Pixel coordinate grounding data
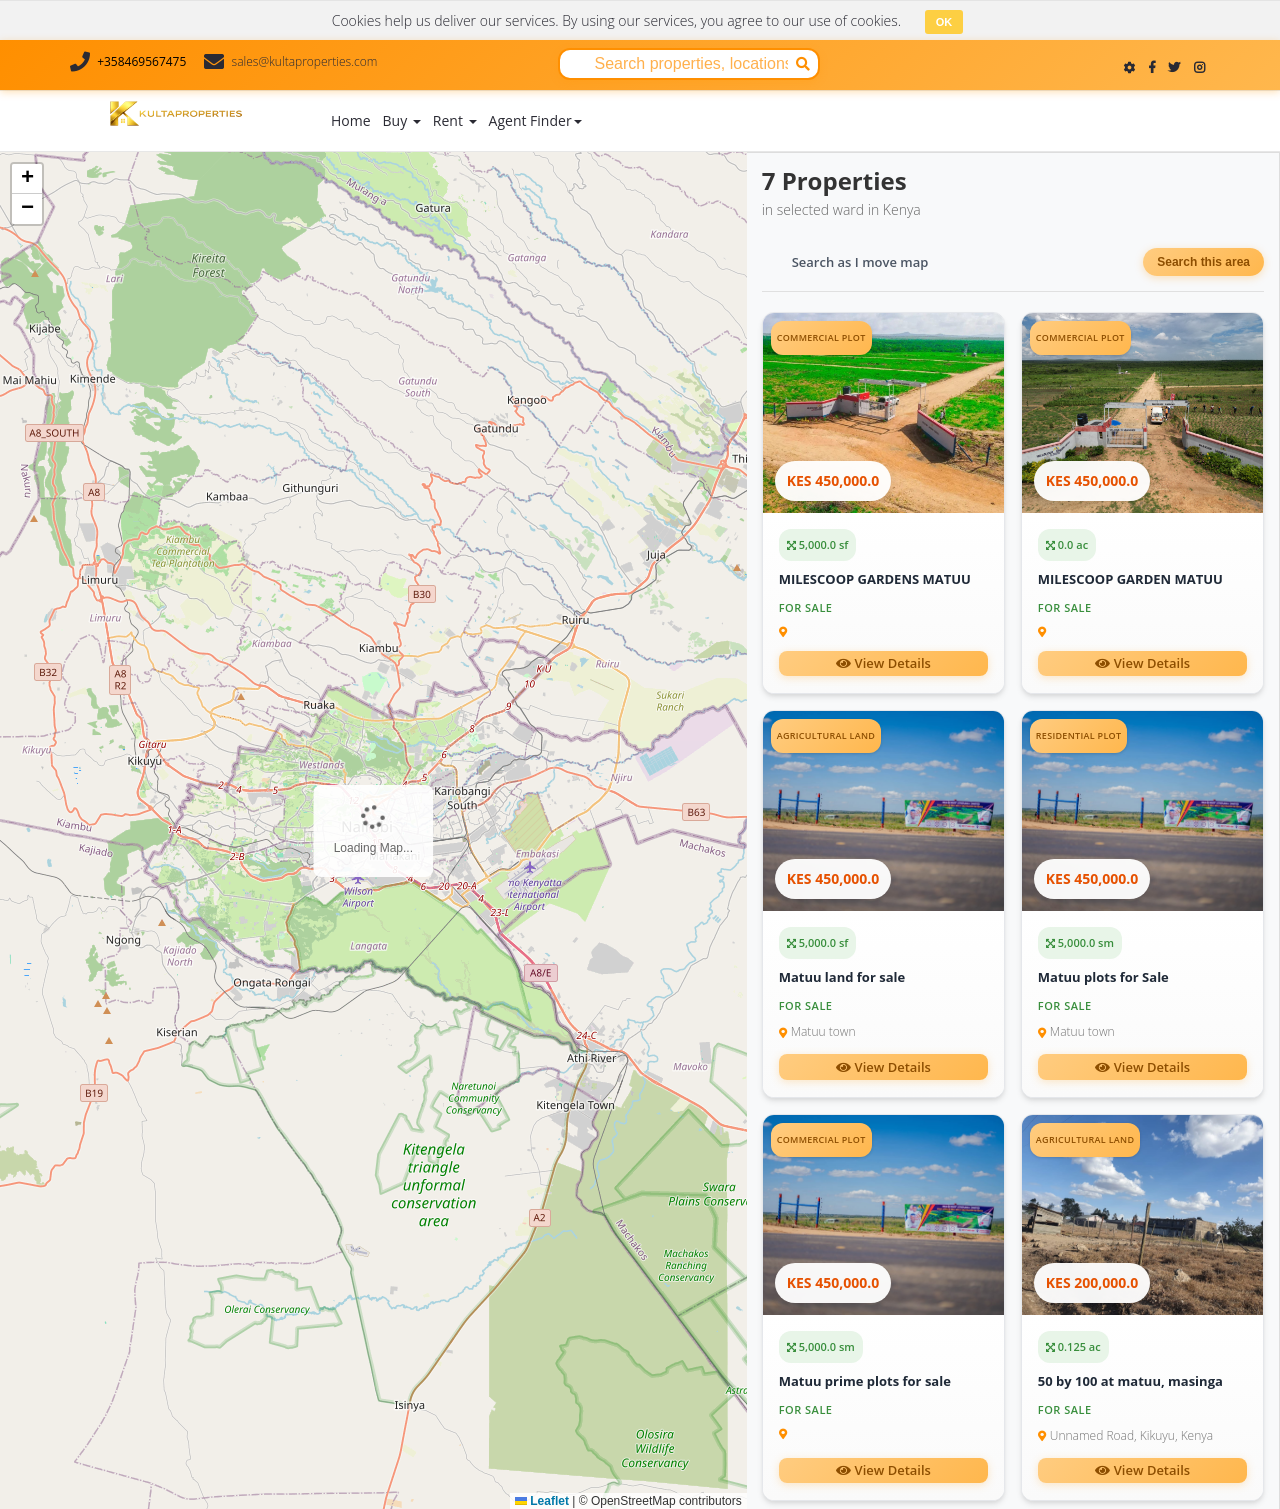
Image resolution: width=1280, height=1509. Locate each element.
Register (1204, 119)
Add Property (645, 113)
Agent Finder (535, 119)
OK (944, 22)
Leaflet (542, 1500)
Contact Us (855, 95)
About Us (778, 95)
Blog (722, 95)
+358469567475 (141, 61)
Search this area (1203, 261)
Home (351, 119)
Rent (455, 119)
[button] (27, 178)
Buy (402, 119)
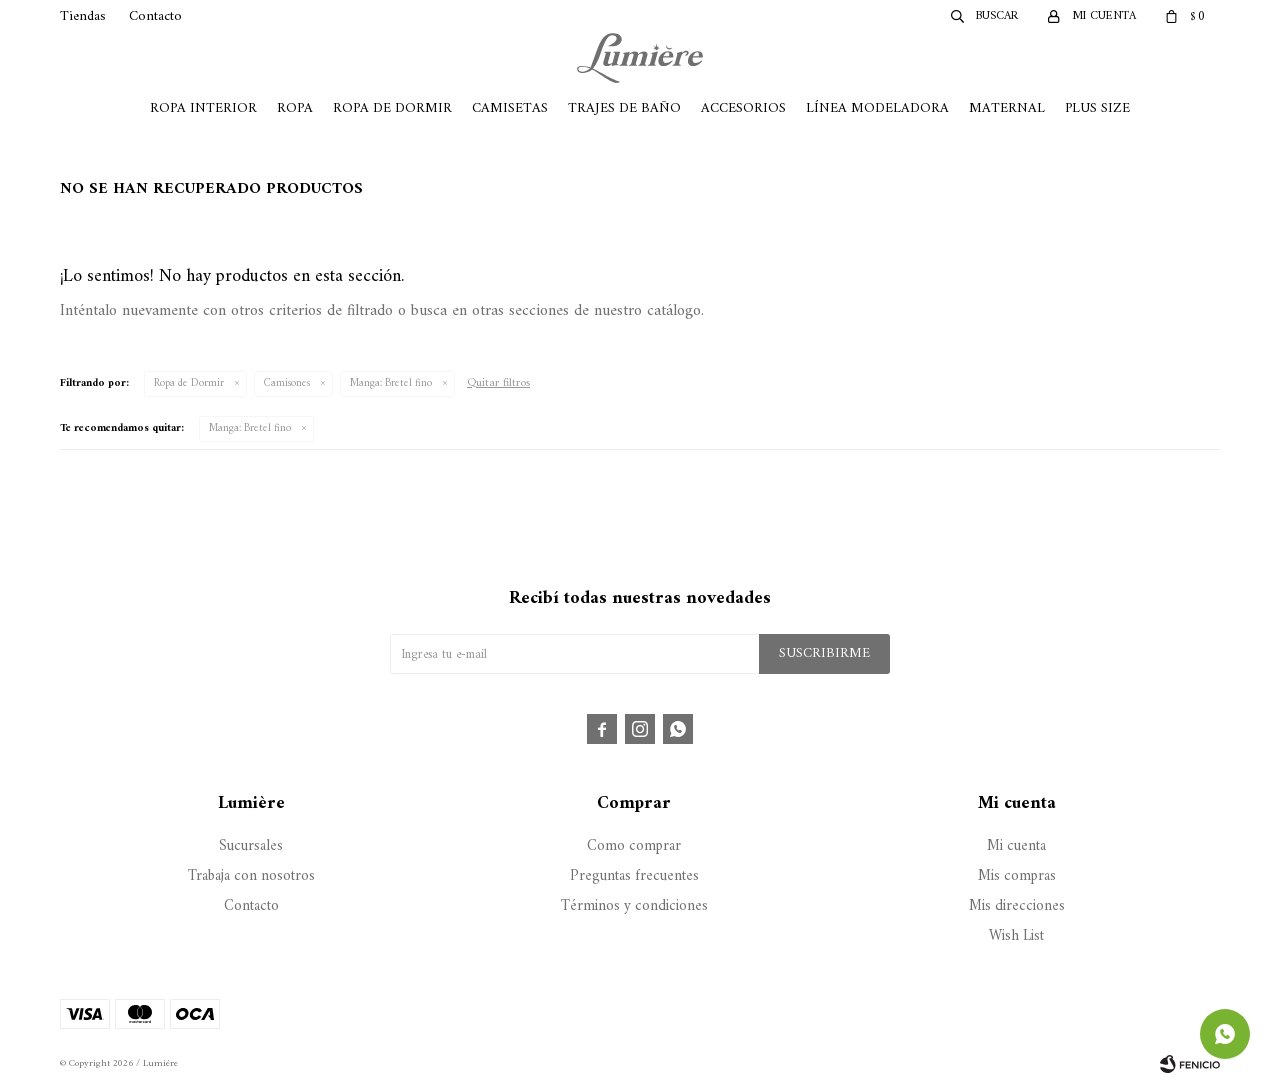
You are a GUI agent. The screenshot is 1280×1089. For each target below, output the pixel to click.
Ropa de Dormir (392, 108)
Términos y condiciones (634, 906)
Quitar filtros (498, 383)
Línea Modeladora (877, 108)
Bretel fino (391, 383)
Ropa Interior (203, 108)
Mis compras (1017, 876)
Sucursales (251, 846)
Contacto (155, 16)
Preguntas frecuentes (634, 876)
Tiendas (83, 16)
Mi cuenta (1016, 846)
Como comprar (634, 846)
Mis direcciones (1017, 906)
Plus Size (1097, 108)
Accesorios (743, 108)
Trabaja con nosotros (251, 876)
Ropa (295, 108)
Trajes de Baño (624, 108)
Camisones (287, 383)
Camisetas (510, 108)
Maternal (1007, 108)
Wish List (1016, 936)
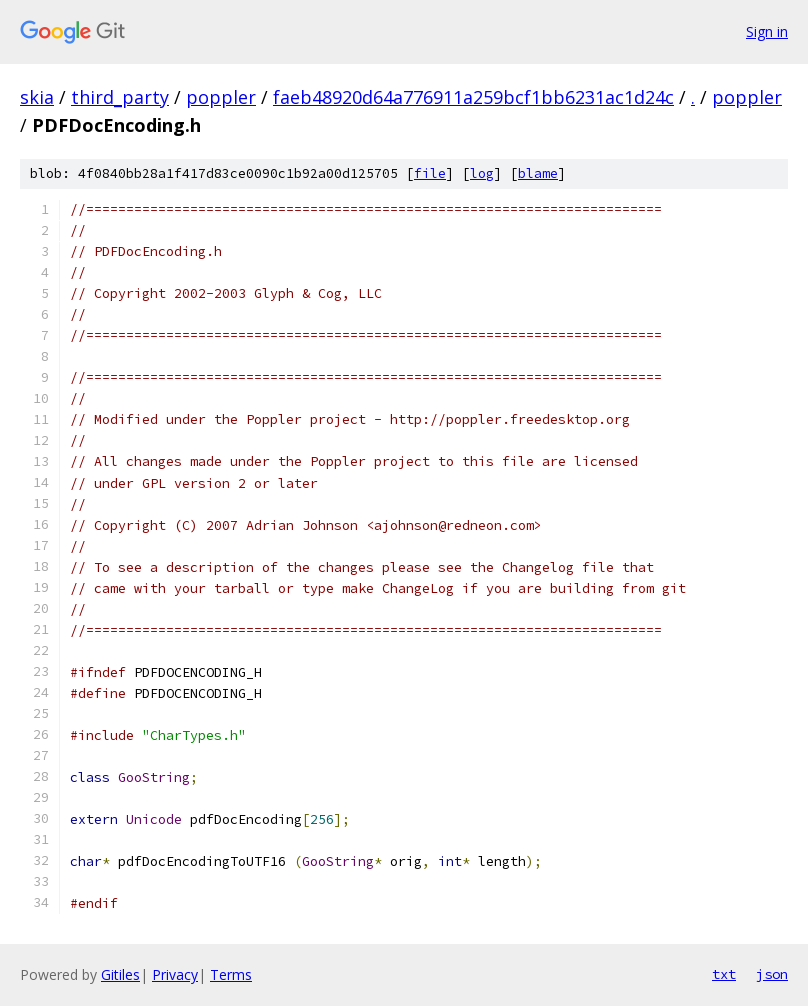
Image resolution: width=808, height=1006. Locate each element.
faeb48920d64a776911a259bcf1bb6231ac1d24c (473, 97)
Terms (231, 974)
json (772, 974)
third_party (120, 97)
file (430, 173)
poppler (221, 97)
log (482, 173)
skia (37, 97)
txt (724, 974)
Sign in (767, 31)
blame (538, 173)
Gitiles (120, 974)
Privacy (175, 974)
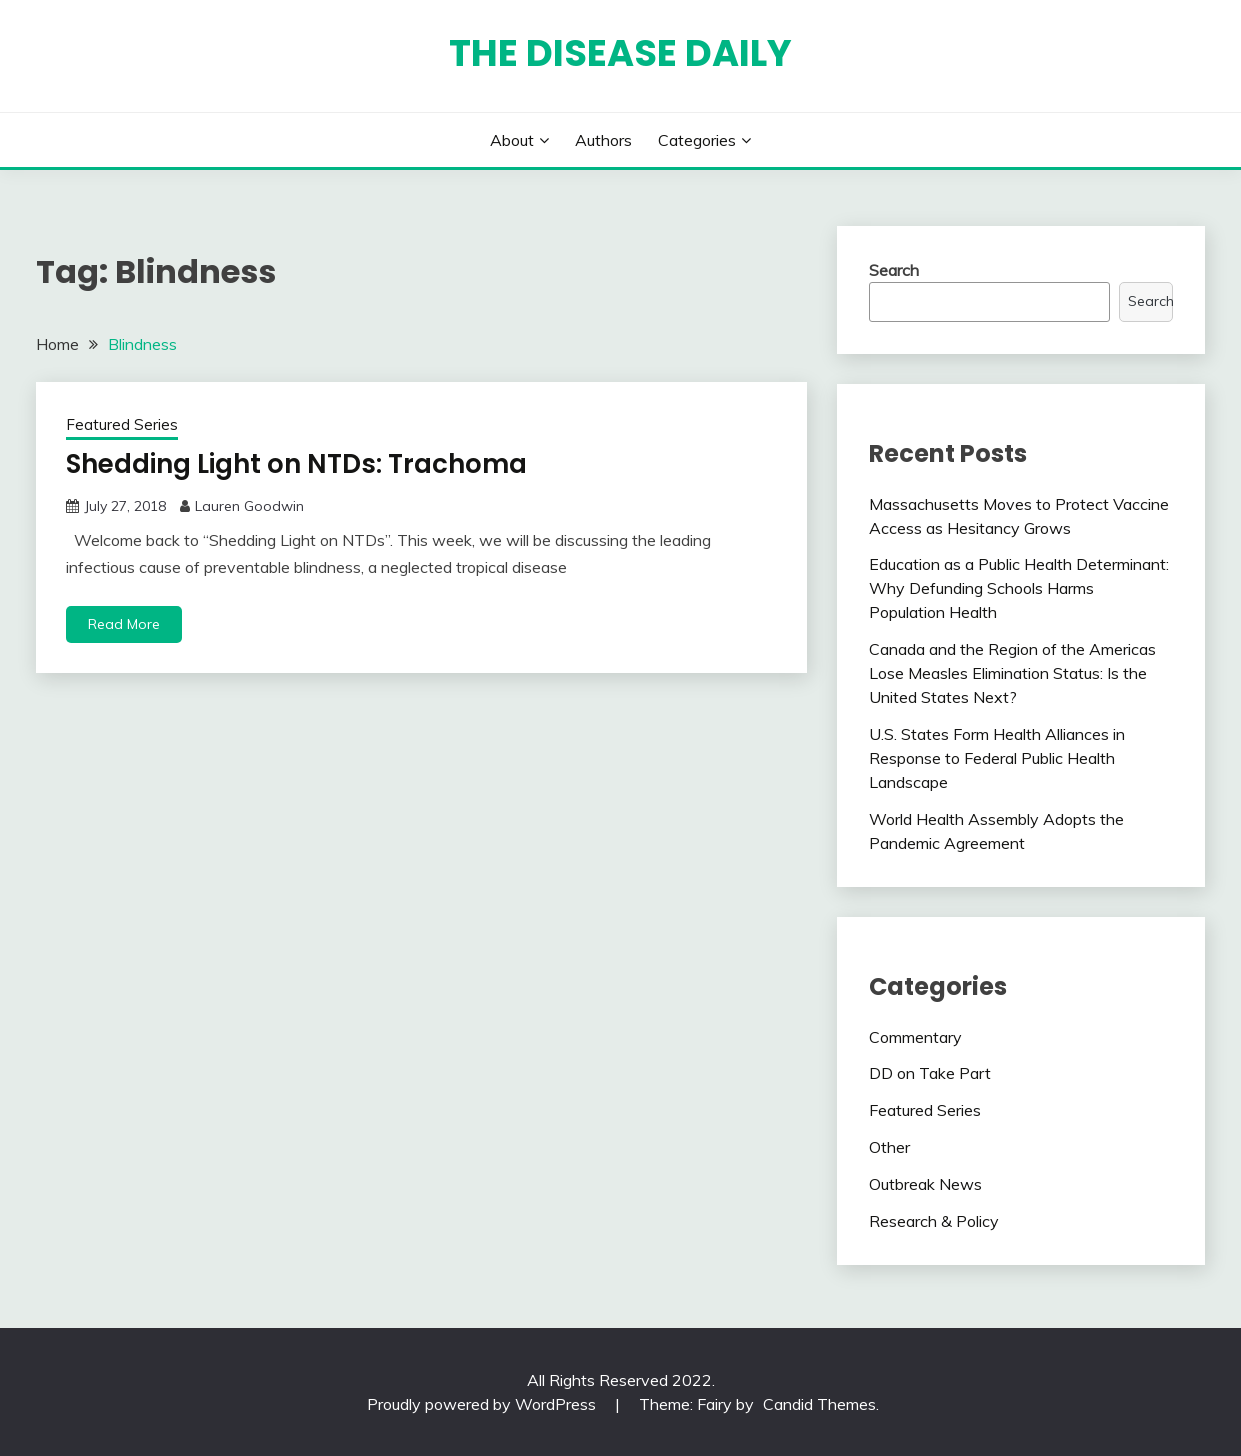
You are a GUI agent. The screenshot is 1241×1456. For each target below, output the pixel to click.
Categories (697, 140)
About (512, 140)
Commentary (915, 1037)
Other (889, 1147)
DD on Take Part (930, 1073)
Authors (603, 140)
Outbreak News (925, 1184)
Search (894, 270)
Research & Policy (934, 1221)
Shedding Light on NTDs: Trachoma (296, 464)
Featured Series (122, 424)
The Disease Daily (620, 53)
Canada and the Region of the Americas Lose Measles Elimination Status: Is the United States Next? (1012, 673)
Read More (124, 624)
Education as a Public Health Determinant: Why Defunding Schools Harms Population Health (1019, 588)
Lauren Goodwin (249, 506)
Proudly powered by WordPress (483, 1404)
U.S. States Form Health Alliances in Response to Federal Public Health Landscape (997, 758)
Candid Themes (819, 1404)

● Task directions: Please reproduce exactly and only the lines from the first line of the records through the line containing "Other (889, 1147)", both included, omitting any pictures.

● Response to the task:
Image resolution: width=1280, height=1509. Locate each element.
Register (1204, 119)
Add Property (645, 113)
Agent Finder (535, 119)
OK (944, 22)
Leaflet (542, 1500)
Contact Us (855, 95)
About Us (778, 95)
Blog (722, 95)
+358469567475 (141, 61)
Search this area (1203, 261)
Home (351, 119)
Rent (455, 119)
[button] (27, 178)
Buy (402, 119)
You are a GUI agent. The screenshot is 1280×1089. For each target below, output the pixel to click.
Ropa de Dormir (392, 108)
Términos y condiciones (634, 906)
Quitar filtros (498, 383)
Línea Modeladora (877, 108)
Bretel fino (391, 383)
Ropa Interior (203, 108)
Mis compras (1017, 876)
Sucursales (251, 846)
Contacto (155, 16)
Preguntas frecuentes (634, 876)
Tiendas (83, 16)
Mi cuenta (1016, 846)
Como comprar (634, 846)
Mis direcciones (1017, 906)
Plus Size (1097, 108)
Accesorios (743, 108)
Trabaja con nosotros (251, 876)
Ropa (295, 108)
Trajes de Baño (624, 108)
Camisones (287, 383)
Camisetas (510, 108)
Maternal (1007, 108)
Wish List (1016, 936)
Image resolution: width=808, height=1006. Locate each element.
faeb48920d64a776911a259bcf1bb6231ac1d24c (473, 97)
Terms (231, 974)
json (772, 974)
third_party (120, 97)
file (430, 173)
poppler (221, 97)
log (482, 173)
skia (37, 97)
txt (724, 974)
Sign in (767, 31)
blame (538, 173)
Gitiles (120, 974)
Privacy (175, 974)
You are a GUI agent. The screenshot is 1241×1456. For each target below, output the pixel to click.
Categories (697, 140)
About (512, 140)
Commentary (915, 1037)
Other (889, 1147)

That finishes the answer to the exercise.